Tourism players fear the sector may not recover in the second half of the year because of insecurity and value added tax (VAT) on leisure products and services.
The sector saw a depressed performance in the first half of the year and analysts are concerned that the tax will make Kenya less competitive.
“The tourism sector has to add 16 per cent on their supplies, a part of which will have to be passed on to the tourist,” said Nikhil Hira, tax partner at Deloitte.

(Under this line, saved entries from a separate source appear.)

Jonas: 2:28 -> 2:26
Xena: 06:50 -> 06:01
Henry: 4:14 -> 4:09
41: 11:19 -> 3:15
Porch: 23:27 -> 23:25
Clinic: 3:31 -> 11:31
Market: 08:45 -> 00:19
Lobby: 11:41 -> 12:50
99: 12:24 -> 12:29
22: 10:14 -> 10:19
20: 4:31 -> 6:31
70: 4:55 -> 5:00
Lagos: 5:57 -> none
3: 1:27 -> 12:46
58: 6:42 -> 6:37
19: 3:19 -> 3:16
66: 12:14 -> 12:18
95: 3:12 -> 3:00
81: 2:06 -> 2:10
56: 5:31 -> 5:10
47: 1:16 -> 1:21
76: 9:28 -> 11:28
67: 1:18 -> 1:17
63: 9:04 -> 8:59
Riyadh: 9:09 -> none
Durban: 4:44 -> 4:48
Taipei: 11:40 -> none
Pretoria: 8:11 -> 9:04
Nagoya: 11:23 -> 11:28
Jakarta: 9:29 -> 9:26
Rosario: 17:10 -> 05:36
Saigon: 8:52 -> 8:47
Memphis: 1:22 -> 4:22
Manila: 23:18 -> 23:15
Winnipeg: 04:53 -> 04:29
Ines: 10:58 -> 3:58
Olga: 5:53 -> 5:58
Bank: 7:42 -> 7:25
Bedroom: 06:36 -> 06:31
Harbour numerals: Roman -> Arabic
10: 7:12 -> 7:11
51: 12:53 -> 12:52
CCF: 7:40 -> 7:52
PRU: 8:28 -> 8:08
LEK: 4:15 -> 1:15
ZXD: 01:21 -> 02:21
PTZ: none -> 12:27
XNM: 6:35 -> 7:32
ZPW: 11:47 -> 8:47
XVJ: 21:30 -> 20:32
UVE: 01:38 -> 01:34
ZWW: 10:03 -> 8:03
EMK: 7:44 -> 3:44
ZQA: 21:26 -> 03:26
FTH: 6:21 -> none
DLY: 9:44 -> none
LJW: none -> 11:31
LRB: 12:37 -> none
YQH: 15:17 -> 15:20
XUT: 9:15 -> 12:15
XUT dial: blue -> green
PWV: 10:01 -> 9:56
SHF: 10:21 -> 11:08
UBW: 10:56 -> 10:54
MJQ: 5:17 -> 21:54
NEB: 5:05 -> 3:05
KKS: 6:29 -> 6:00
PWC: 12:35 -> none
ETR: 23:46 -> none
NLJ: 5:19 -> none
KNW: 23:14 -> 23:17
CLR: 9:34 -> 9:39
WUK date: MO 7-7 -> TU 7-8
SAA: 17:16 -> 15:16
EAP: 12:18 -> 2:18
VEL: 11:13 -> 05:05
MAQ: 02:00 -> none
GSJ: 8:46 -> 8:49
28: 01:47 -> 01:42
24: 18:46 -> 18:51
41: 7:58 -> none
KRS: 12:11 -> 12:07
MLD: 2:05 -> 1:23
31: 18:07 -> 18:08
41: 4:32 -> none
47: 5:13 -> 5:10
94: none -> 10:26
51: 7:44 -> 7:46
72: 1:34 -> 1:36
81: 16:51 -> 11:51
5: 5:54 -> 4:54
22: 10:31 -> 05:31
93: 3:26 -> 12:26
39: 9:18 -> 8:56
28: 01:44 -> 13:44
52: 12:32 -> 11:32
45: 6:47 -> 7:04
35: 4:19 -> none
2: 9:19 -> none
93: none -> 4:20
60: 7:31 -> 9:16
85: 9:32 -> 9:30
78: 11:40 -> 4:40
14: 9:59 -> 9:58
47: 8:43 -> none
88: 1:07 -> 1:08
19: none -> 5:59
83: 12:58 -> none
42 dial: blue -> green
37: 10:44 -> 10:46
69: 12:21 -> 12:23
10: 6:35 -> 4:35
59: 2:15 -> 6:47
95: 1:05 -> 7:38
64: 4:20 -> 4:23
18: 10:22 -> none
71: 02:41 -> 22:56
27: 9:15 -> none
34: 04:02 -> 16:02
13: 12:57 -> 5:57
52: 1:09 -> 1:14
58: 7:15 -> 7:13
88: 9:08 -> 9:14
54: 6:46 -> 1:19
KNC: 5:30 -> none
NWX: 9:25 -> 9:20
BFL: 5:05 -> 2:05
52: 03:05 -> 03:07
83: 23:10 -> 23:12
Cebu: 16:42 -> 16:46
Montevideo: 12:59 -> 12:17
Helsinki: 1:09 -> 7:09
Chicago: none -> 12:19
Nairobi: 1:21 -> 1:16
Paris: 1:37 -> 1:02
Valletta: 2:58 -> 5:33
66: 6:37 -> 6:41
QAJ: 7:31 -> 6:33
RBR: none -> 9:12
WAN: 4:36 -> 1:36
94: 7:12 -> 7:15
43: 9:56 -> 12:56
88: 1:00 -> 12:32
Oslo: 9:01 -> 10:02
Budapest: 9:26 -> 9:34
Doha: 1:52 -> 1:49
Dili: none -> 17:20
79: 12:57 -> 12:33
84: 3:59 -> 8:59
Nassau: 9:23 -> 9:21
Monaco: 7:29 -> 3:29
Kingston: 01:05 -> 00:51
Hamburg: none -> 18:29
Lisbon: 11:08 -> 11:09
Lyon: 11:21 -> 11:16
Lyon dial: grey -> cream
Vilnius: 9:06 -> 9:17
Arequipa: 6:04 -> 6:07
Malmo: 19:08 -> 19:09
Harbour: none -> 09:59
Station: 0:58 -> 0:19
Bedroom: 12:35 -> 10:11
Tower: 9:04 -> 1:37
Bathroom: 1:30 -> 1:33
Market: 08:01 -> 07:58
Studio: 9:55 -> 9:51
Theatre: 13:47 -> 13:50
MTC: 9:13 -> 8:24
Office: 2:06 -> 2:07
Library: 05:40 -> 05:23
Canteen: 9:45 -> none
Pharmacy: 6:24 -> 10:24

Tourism services including transport, commission earned by tour and travel agents, park and conservation fees and other services provided by hotels are now subject to the tax introduced on September 2.
A decline in tourist arrivals saw economic growth slow down in the second quarter to 4.3 per cent, compared to 4.4 per cent in the same period last year, and much lower than the 5.2 per cent growth in the first quarter of the year.
The Kenya National Bureau of Statistics (KNBS) said a major contraction in the tourism sector had weighed down on growth. Tourist arrivals in the first half of the year dropped by 12.1 per cent to 495,978 compared to the same period last year.
February and March were the worst- hit with declines of 30.5 per cent and 26.9 per cent, respectively, due to the General Election.
Despite the gloom in the tourism sector Treasury secretary Henry Rotich is still upbeat that overall economic growth will reach 5.5 per cent, powered by agriculture and services.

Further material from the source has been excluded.